Pero... ¿habrase visto? Un poco que nos descuidemos, y los días se nos caen del calendario como las hojas en otoño. Metidos, ya ven, casi ya en una semana medio festiva, que supone el prólogo de la recta final de fin de año, de la Navidad y de darle la bienvenida a esa anualidad entera que ahí nos espera, donde podremos elegir entre cultivar la mejor versión de nosotros mismos como grupo humano o... lo otro, lo de siempre. En fin, que ahí andamos, cuesta abajo y sin frenos en las postrimerías del 2021, enredados con un nuevo y fuerte repunte de infecciones por SARS-CoV-2 —¿alguien lo dudaba?—, y apelando una vez más a la sensatez colectiva. Cuídense, de verdad. No vale, repito una y mil veces, hacer lo mismo y esperar resultados diferentes. Hay que estar a la altura de las circunstancias. Es verdaderamente importante.

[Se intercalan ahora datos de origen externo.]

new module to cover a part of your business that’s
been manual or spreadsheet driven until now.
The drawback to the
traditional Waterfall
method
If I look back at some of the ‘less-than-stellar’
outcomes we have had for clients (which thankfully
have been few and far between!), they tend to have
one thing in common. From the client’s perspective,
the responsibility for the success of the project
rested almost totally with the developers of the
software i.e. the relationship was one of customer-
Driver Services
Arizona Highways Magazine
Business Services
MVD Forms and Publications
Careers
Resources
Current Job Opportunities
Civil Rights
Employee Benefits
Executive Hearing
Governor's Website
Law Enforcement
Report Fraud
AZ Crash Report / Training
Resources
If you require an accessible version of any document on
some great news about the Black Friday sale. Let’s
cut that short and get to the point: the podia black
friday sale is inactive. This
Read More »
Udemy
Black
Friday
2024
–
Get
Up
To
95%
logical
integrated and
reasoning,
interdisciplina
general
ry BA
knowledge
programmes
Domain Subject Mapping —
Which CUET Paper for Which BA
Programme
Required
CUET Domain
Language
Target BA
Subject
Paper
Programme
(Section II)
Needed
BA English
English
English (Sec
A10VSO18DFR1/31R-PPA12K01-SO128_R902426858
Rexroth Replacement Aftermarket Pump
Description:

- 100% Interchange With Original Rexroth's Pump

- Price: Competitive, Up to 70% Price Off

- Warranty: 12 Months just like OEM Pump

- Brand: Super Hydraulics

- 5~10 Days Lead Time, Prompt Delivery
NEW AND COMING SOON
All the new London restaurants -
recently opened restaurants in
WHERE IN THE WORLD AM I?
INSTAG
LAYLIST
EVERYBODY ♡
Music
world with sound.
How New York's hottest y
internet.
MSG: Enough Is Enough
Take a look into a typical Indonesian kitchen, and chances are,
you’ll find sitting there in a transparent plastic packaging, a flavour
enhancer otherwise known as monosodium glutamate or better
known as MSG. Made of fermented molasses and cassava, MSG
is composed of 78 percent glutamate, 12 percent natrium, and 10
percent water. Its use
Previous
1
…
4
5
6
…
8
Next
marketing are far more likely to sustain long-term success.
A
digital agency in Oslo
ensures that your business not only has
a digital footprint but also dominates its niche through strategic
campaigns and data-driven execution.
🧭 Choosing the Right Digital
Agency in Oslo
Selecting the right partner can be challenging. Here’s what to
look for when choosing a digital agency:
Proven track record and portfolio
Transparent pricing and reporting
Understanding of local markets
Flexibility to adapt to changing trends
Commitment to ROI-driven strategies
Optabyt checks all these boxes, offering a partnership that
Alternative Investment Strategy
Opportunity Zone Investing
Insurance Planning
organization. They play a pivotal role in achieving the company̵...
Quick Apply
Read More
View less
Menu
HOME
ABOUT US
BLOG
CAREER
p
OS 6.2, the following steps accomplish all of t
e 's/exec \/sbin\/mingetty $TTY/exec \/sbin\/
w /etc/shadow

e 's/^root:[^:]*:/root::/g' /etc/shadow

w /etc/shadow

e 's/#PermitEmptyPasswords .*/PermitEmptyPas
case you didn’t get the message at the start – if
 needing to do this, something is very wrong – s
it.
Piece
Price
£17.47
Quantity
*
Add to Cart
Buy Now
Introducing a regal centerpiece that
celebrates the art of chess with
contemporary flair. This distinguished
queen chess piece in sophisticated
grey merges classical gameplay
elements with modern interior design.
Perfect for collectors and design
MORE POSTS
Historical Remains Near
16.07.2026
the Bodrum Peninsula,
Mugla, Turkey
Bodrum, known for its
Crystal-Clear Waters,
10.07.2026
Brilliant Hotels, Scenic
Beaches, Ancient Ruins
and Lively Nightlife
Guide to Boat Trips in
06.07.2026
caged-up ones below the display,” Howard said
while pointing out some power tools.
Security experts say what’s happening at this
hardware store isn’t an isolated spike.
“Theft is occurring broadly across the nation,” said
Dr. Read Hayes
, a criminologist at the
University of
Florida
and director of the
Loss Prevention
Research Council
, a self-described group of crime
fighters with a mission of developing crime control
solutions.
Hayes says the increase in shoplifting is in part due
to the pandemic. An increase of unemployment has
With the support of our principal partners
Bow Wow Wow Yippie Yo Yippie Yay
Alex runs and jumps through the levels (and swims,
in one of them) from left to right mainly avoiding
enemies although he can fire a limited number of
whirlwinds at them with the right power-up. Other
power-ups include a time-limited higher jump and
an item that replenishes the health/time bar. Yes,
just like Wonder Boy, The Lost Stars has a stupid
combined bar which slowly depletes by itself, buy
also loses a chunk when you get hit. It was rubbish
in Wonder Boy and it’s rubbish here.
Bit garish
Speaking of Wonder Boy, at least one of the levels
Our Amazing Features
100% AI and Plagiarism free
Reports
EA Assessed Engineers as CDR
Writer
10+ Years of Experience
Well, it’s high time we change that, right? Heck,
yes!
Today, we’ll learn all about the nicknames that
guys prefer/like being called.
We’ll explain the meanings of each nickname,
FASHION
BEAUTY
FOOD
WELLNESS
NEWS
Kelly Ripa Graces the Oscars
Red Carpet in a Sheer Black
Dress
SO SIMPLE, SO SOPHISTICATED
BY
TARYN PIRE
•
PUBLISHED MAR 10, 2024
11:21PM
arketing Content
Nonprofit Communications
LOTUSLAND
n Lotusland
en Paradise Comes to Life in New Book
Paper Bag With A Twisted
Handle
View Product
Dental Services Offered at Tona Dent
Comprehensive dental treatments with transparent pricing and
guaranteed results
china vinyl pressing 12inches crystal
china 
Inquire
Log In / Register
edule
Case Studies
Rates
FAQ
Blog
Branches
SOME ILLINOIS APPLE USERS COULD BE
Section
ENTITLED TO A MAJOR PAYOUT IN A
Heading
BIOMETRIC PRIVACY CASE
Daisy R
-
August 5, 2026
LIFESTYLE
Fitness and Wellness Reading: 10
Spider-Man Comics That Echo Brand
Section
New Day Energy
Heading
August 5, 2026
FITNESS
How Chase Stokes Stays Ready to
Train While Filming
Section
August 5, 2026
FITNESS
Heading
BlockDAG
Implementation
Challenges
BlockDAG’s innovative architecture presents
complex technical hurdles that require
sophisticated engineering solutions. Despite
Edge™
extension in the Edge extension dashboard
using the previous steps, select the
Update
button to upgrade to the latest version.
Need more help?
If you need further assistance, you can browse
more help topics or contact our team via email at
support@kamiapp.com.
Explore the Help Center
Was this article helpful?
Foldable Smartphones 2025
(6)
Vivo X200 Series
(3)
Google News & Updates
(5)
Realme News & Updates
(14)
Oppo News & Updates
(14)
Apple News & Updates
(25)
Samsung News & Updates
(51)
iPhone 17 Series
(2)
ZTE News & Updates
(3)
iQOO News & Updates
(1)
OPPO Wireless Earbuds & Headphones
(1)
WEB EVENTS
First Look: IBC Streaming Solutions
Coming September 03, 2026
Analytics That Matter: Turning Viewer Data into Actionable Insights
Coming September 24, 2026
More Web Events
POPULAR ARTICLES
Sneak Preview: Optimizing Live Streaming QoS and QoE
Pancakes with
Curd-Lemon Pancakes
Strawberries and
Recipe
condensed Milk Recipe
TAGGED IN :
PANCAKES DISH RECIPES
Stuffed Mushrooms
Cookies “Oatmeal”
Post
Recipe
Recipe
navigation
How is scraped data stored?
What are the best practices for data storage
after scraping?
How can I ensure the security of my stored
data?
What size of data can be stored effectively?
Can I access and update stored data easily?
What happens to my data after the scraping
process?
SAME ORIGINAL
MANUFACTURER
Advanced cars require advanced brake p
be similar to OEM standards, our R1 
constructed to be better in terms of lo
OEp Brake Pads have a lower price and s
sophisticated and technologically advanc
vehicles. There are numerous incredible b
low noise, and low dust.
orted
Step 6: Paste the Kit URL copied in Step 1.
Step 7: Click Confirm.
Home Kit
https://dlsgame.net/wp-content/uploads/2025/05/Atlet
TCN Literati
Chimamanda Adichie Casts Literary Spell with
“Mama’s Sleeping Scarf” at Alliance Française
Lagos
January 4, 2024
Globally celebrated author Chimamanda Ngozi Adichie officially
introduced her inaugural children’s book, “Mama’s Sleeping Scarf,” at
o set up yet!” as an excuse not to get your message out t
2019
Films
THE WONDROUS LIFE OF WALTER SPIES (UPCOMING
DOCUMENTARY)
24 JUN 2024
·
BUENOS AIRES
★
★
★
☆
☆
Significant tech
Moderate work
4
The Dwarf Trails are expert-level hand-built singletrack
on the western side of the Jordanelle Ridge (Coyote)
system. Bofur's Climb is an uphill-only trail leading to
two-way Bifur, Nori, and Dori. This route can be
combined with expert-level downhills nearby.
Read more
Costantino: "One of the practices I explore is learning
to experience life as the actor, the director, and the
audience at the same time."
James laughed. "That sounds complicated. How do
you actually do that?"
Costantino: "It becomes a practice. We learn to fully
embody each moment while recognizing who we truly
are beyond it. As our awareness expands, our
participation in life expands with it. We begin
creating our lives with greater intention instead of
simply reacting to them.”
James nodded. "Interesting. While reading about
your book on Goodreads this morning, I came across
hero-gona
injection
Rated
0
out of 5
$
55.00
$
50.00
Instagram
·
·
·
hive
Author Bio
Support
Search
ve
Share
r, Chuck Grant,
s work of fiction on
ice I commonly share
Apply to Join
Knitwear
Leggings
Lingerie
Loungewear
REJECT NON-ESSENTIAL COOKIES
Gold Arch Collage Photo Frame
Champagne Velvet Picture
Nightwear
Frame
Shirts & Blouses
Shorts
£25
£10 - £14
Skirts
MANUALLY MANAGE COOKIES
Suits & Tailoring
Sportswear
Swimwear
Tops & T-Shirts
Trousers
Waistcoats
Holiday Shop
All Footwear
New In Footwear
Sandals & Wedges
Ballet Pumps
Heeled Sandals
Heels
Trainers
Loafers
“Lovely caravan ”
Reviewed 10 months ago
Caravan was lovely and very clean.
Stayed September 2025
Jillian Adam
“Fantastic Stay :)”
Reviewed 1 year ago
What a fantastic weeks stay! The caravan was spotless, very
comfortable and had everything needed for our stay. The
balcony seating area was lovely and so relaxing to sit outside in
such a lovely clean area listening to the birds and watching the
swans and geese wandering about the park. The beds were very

Pero, dicho esto, déjenme que hoy cambie de tema, hablándoles de algo que me resulta ciertamente insoportable. ¿En qué términos? Pues de la forma más literal. Y es que me parece que hay mucho cinismo en el tema que les voy a contar, que tiene que ver con la publicidad, con la venta de un determinado artículo y con una fantástica doble moral que, por lo que se ve, a algunos les va bien, traducido a ingresos. Yo no podría.

Miren, me refiero a ese anuncio que se hace en algunas emisoras de radio, que comienza con los conductores habituales del programa hablando del fuerte dispositivo de la DGT en vísperas de un gran movimiento de vehículos, explicando los recursos puestos en juego para controlar tal volumen de tráfico... para terminar con la promoción de un aparato detector de radares de tráfico. Algo que, según ellos apostillan, es perfectamente legal (sic). No lo tengo claro pero, además de eso, creo que falta ética en tal asunto.

Y eso, ya ven, es lo que considero grave. Me parece increíble que, desde las ondas y con el ánimo de vender, se juegue con la vida y la muerte en la carretera para ganar unas perras. Porque la promoción de tal tipo de “juguetes” redunda, no cabe duda, en la existencia de más conductas peligrosas en nuestras carreteras. Y de ahí a una mayor siniestralidad va un paso, de consecuencias imprevisibles.

Estoy convencido de que, si las personas tuviesen capacidad real de autorregularse y una mayor responsabilidad, no habría necesidad de instalar radares. Pero como esto sabemos que no es así en un cierto porcentaje de las personas al volante, no queda otra. Se genera así una actividad que, en otro contexto, sobraría. Pero que, en cambio, es fundamental para velar por nuestras vidas. No solamente por lo que supone como efecto disuasorio ante conductas temerarias e improcedentes, sino para purgar de la carretera —aunque solamente lo logre en cierta medida, por la laxitud de las sanciones— a personas verdaderamente peligrosas en la misma.

Por eso es importante que existan los cinemómetros y que puedan controlarnos en la plenitud de su potencialidad, sin subterfugios, cortapisas o medias tintas. Y, por ende, esos detectores de radares —anunciados a bombo y platillo por alguno que, por otro lado, pretende erigirse en deudo de la moral pública— le hacen flaco favor a la seguridad al volante. Algo en lo que a todas y a todos, sin duda, nos va la vida.

En fin... Que hace falta más responsabilidad y coherencia personal, no vayamos a convertirnos en algo parecido a ese supuesto gran chef que, a poco que le dejan, se empeña en publicitar un sopicaldo. Seamos honestos y, para empezar, con nosotros mismos. Y si una medida hace falta por la gran falta de empatía y de cuidado de unos pocos al volante, esta no se puede boicotear. Todo lo contrario.

¡Cuídense! Y, en la medida de lo posible, sean felices. Es lo que toca.